# Numpy Example

In this example we'll look at training a `fastai2` tabular model utilizing the new `NumPy` DataLoaders

In [None]:
%cd ..

/media/mldata/fastai2/zach/fastai2_tabular_hybrid


In [None]:
from fastai2.tabular.all import *
from fastai2_tabular_hybrid.numpy import *

In [None]:
path = untar_data(URLs.ADULT_SAMPLE)
df = pd.read_csv(path/'adult.csv')

We'll be using the `ADULT_SAMPLE` dataset for an example

In [None]:
df.head()

Unnamed: 0,age,workclass,fnlwgt,education,education-num,marital-status,occupation,relationship,race,sex,capital-gain,capital-loss,hours-per-week,native-country,salary
0,49,Private,101320,Assoc-acdm,12.0,Married-civ-spouse,,Wife,White,Female,0,1902,40,United-States,>=50k
1,44,Private,236746,Masters,14.0,Divorced,Exec-managerial,Not-in-family,White,Male,10520,0,45,United-States,>=50k
2,38,Private,96185,HS-grad,,Divorced,,Unmarried,Black,Female,0,0,32,United-States,<50k
3,38,Self-emp-inc,112847,Prof-school,15.0,Married-civ-spouse,Prof-specialty,Husband,Asian-Pac-Islander,Male,0,0,40,United-States,>=50k
4,42,Self-emp-not-inc,82297,7th-8th,,Married-civ-spouse,Other-service,Wife,Black,Female,0,0,50,United-States,<50k


First we'll want to build a `TabularPandas` object to preprocess the data for us:

In [None]:
cat_names = ['workclass', 'education', 'marital-status', 'occupation', 'relationship', 'race']
cont_names = ['age', 'fnlwgt', 'education-num']
procs = [Categorify, FillMissing, Normalize]
y_names = 'salary'
splits = RandomSplitter()(range_of(df))

In [None]:
to = TabularPandas(df, procs=procs, cat_names=cat_names, cont_names=cont_names,
                   y_names=y_names, splits=splits)

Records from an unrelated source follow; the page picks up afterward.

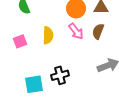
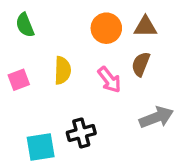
pink arrow: (76, 31) -> (109, 80), moved

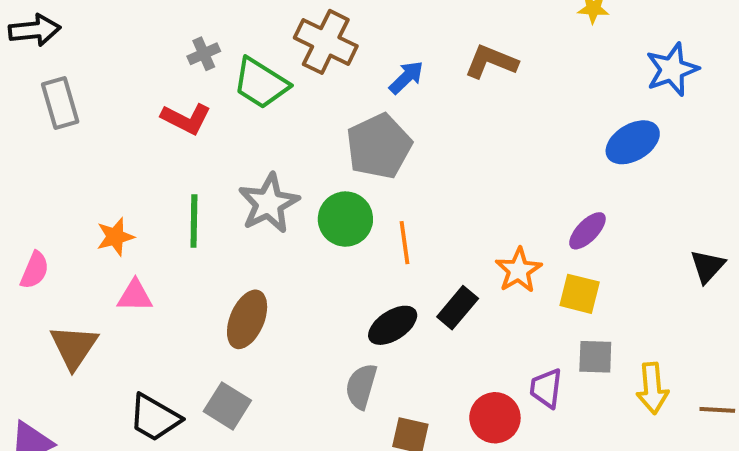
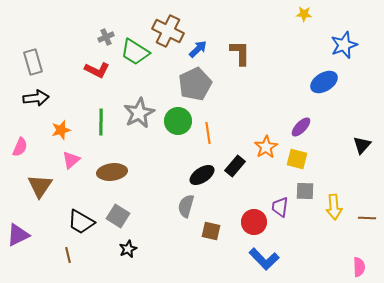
black arrow: (35, 30) -> (36, 98), moved
brown L-shape: (491, 62) -> (240, 53), moved, turned 68
blue arrow: (406, 77) -> (198, 49), moved
pink triangle: (135, 296) -> (71, 160), turned -42
brown ellipse: (247, 319) -> (112, 172), moved, turned 60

Next we'll build our `NumpyDataloaders` by passing in the `TabularPandas` object, as well as any other parameters we want to specify. I'll show verbosity here but these are the defaults

In [None]:
dls = NumpyDataLoaders(to, bs=64, val_bs=128, shuffle_train=True, device='cuda')

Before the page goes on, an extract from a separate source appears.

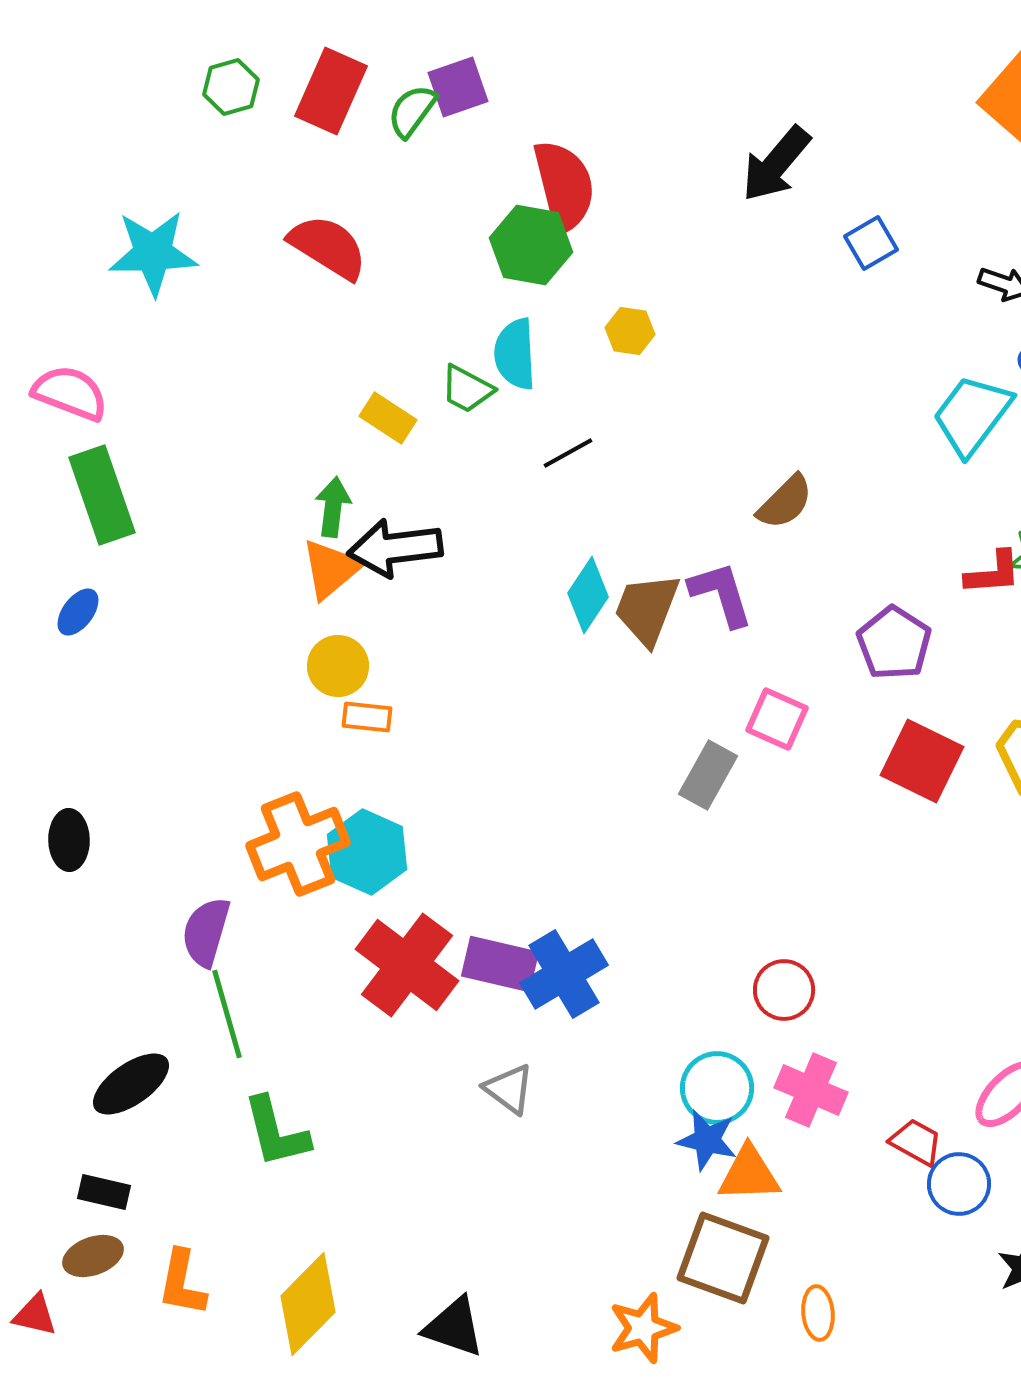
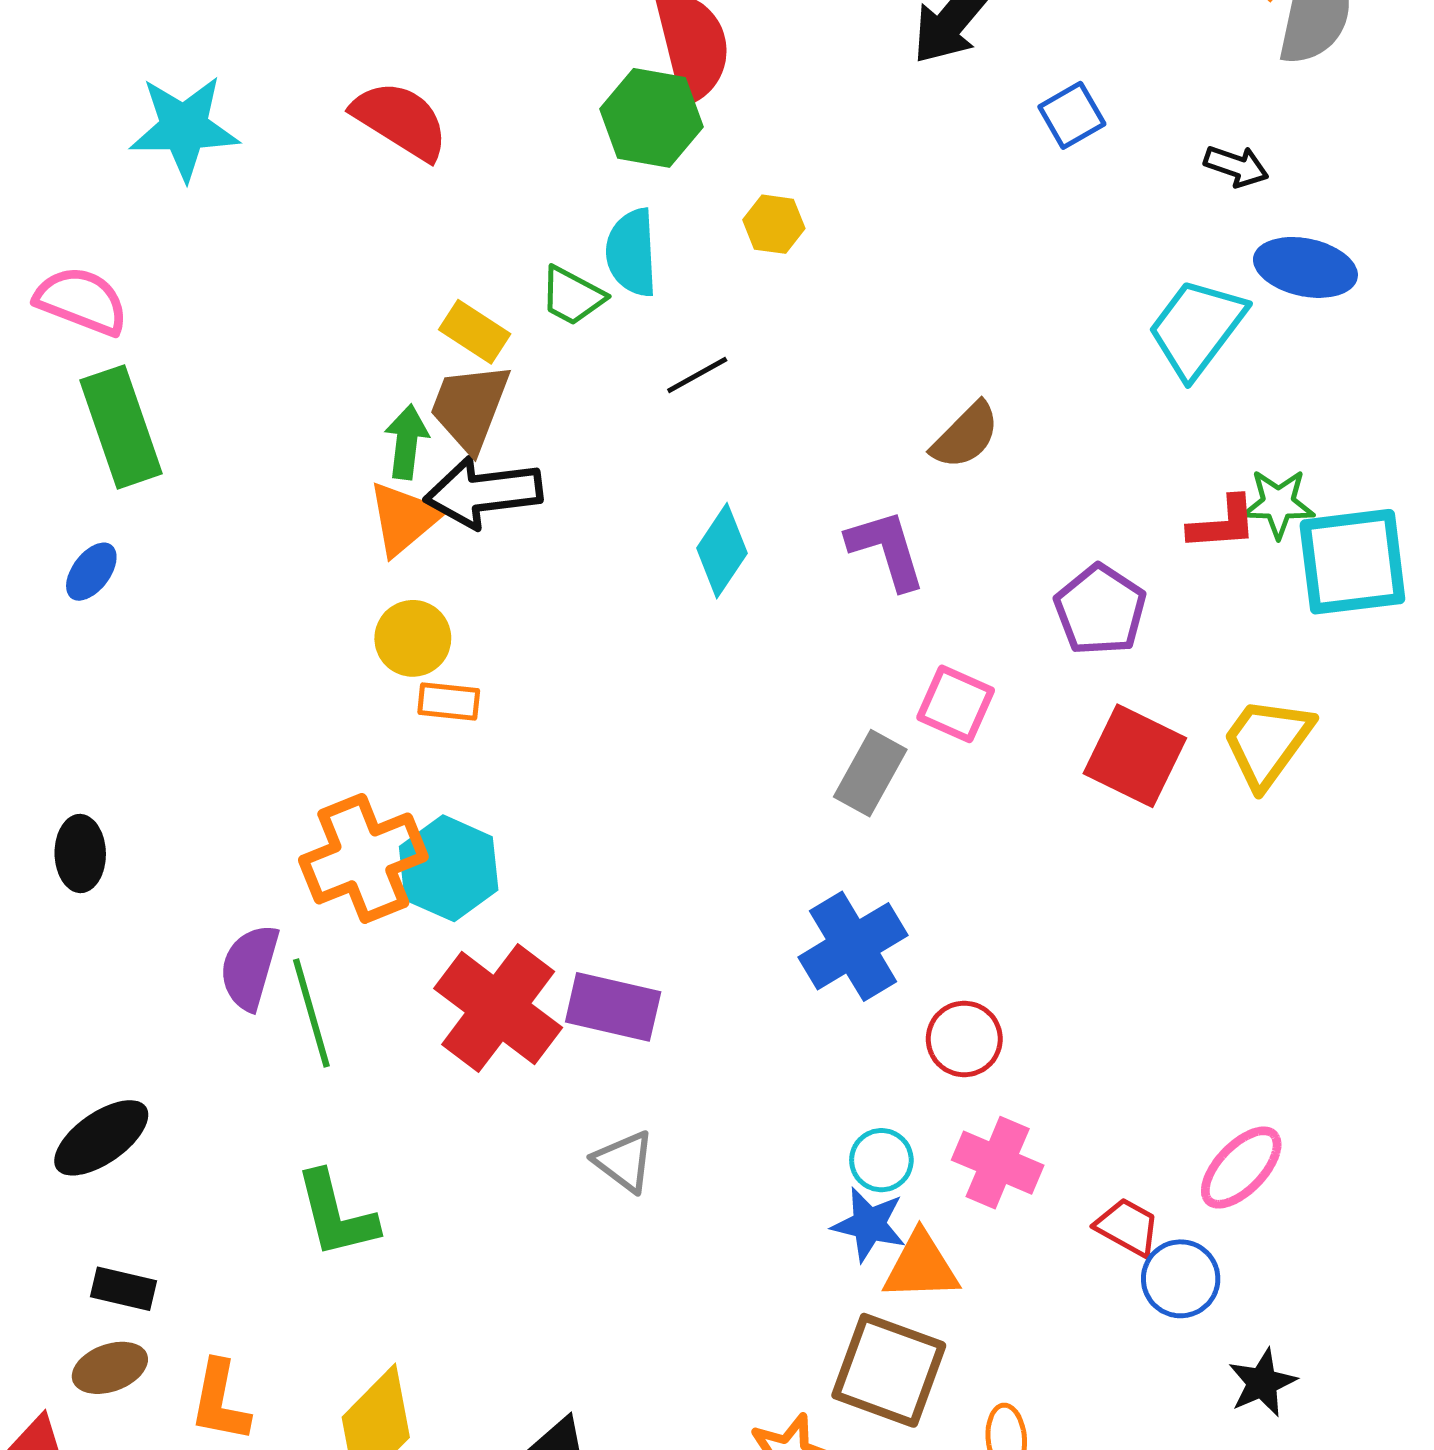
brown trapezoid: (647, 609) -> (470, 407), moved
blue cross: (564, 974) -> (853, 946), moved
green line: (227, 1014) -> (311, 1013), moved
black ellipse: (131, 1084) -> (101, 1138), moved
cyan circle: (717, 1088) -> (881, 1160), size x0.7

We'll look at one batch of transformed data:

In [None]:
batch = next(iter(dls[0]))

In [None]:
batch[0][0], batch[1][0], batch[2][0]

(tensor([ 5, 12,  5,  9,  5,  3,  1], device='cuda:0'),
 tensor([ 0.3254, -0.1453, -0.4199], device='cuda:0'),
 tensor([0], device='cuda:0', dtype=torch.int8))

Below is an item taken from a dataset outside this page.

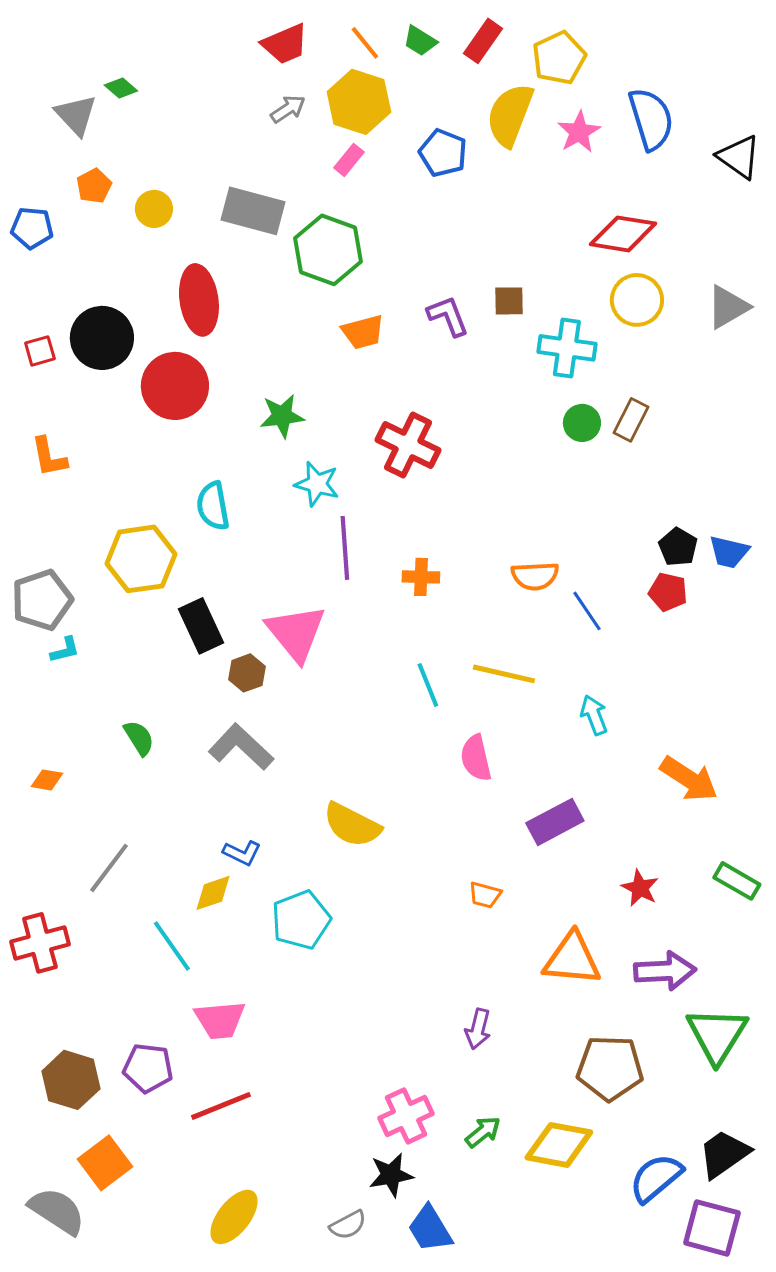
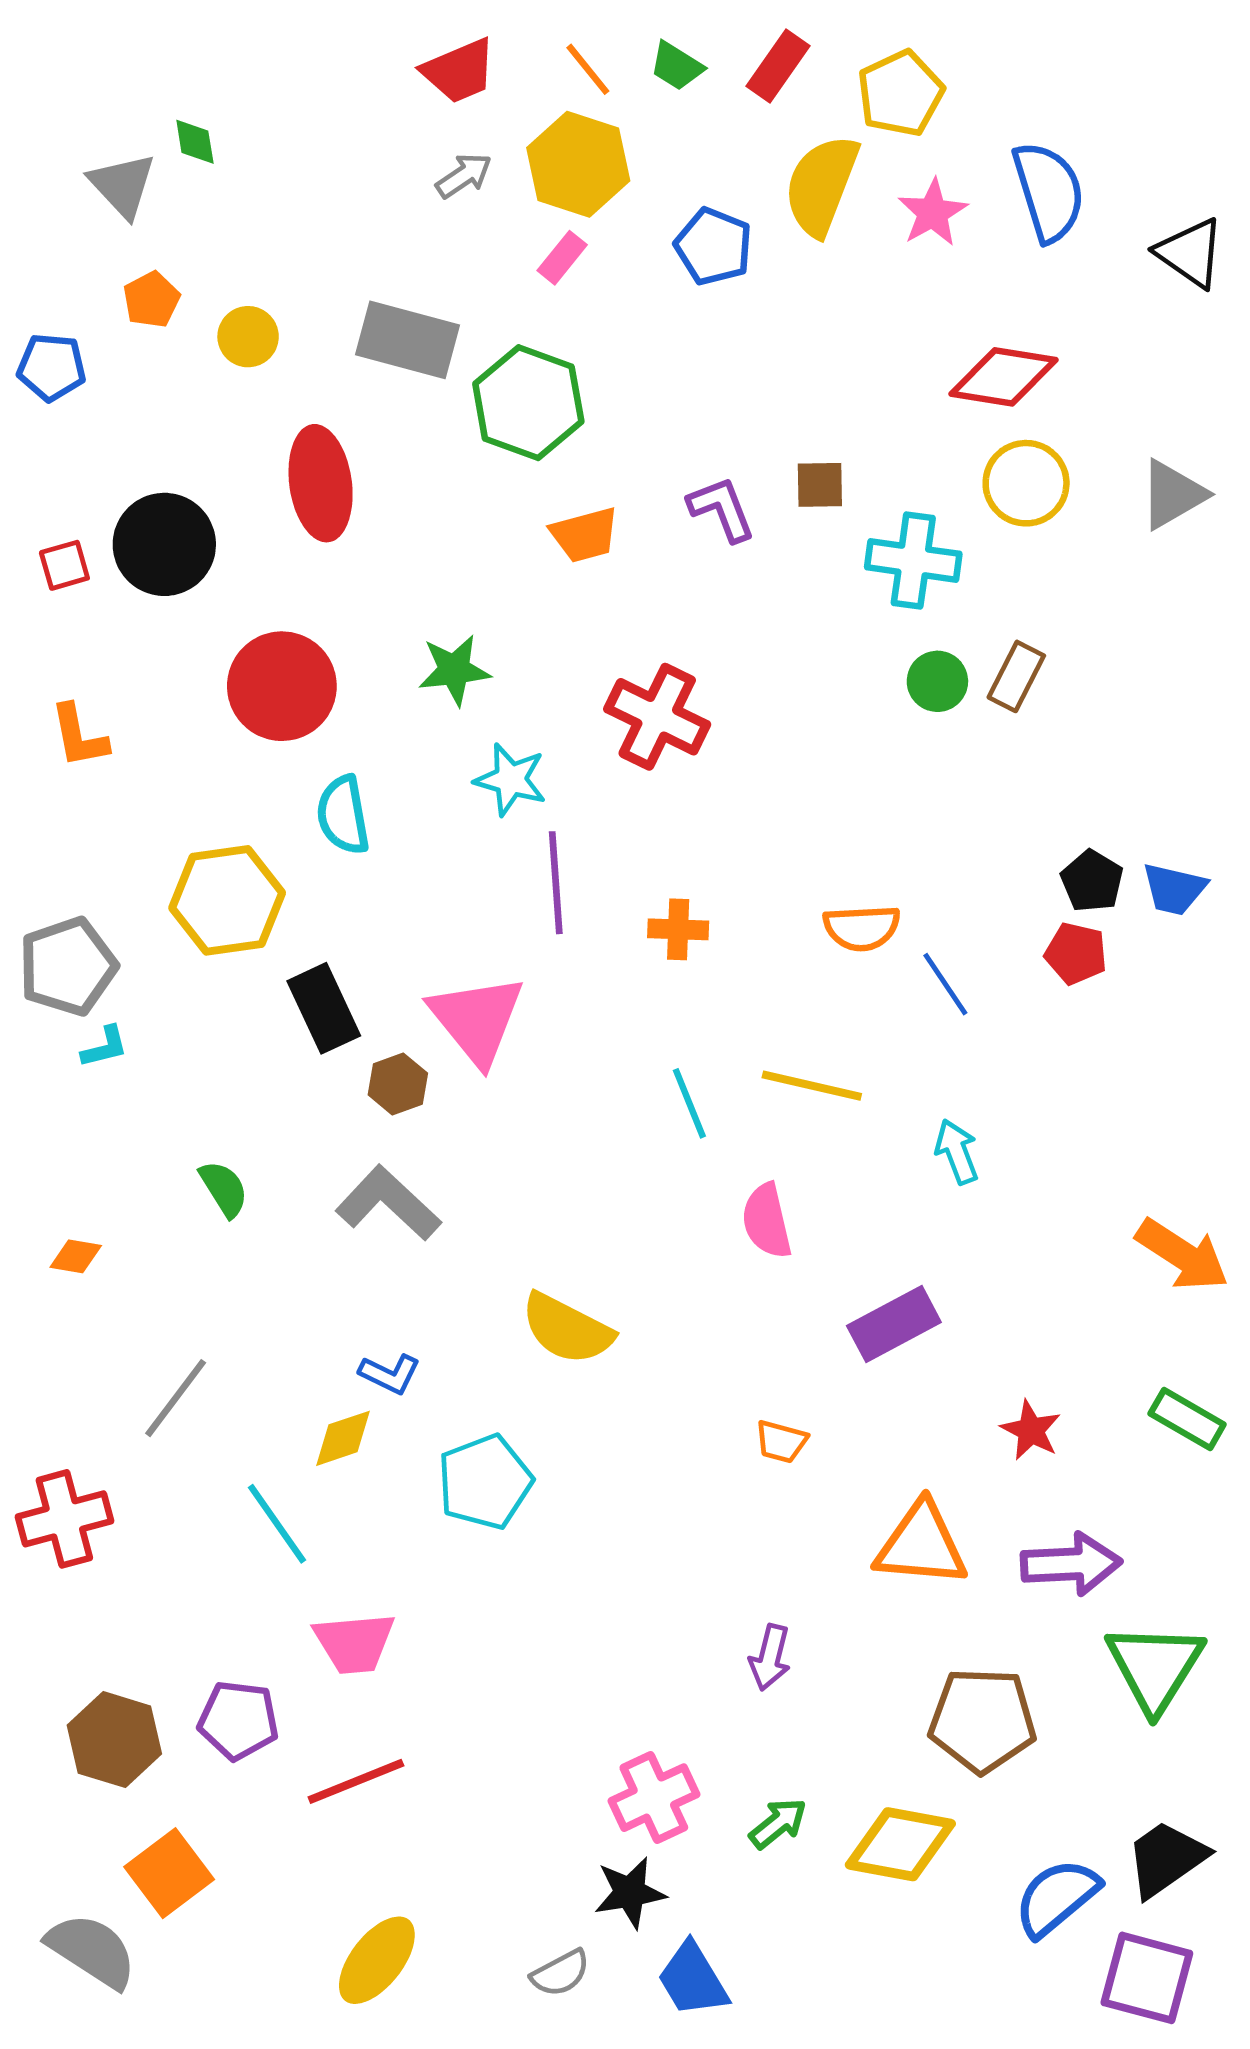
green diamond: (121, 88) -> (195, 142), turned 40
red circle: (175, 386) -> (282, 686), moved
orange arrow: (689, 779) -> (1182, 1255), moved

And now we'll train a model. We'll utilize our earlier `TabularPandas` object to calculate our embedding sizes and build our `TabularModel`. We can't use `tabular_learner` here directly

In [None]:
emb_szs = get_emb_sz(to)
net = TabularModel(emb_szs, n_cont=3, out_sz=2, layers=[200,100]).cuda()
learn = Learner(dls, net, metrics=accuracy, loss_func=CrossEntropyLossFlat())

And now we can train

In [None]:
%%time
learn.fit_one_cycle(5, 1e-2)

epoch,train_loss,valid_loss,accuracy,time
0,0.385238,0.383343,0.822942,00:02
1,0.350524,0.380662,0.831235,00:02
2,0.356431,0.356876,0.835688,00:02
3,0.354293,0.355097,0.837684,00:02
4,0.343811,0.356239,0.836763,00:02


CPU times: user 11.6 s, sys: 79.1 ms, total: 11.6 s
Wall time: 11.7 s


For a quick timing comparison, here is native `fastai2`:

In [None]:
dls = to.dataloaders(bs=64)
learn = tabular_learner(dls, metrics=accuracy)

In [None]:
%%time
learn.fit_one_cycle(5, 1e-2)

epoch,train_loss,valid_loss,accuracy,time
0,0.391983,0.370891,0.82801,00:03
1,0.35215,0.36542,0.830467,00:03
2,0.35173,0.356867,0.836763,00:03
3,0.346647,0.353872,0.836456,00:03
4,0.340674,0.353653,0.837224,00:03


CPU times: user 18.8 s, sys: 62.7 ms, total: 18.8 s
Wall time: 18.8 s


As you can see we got ~40% speed boost!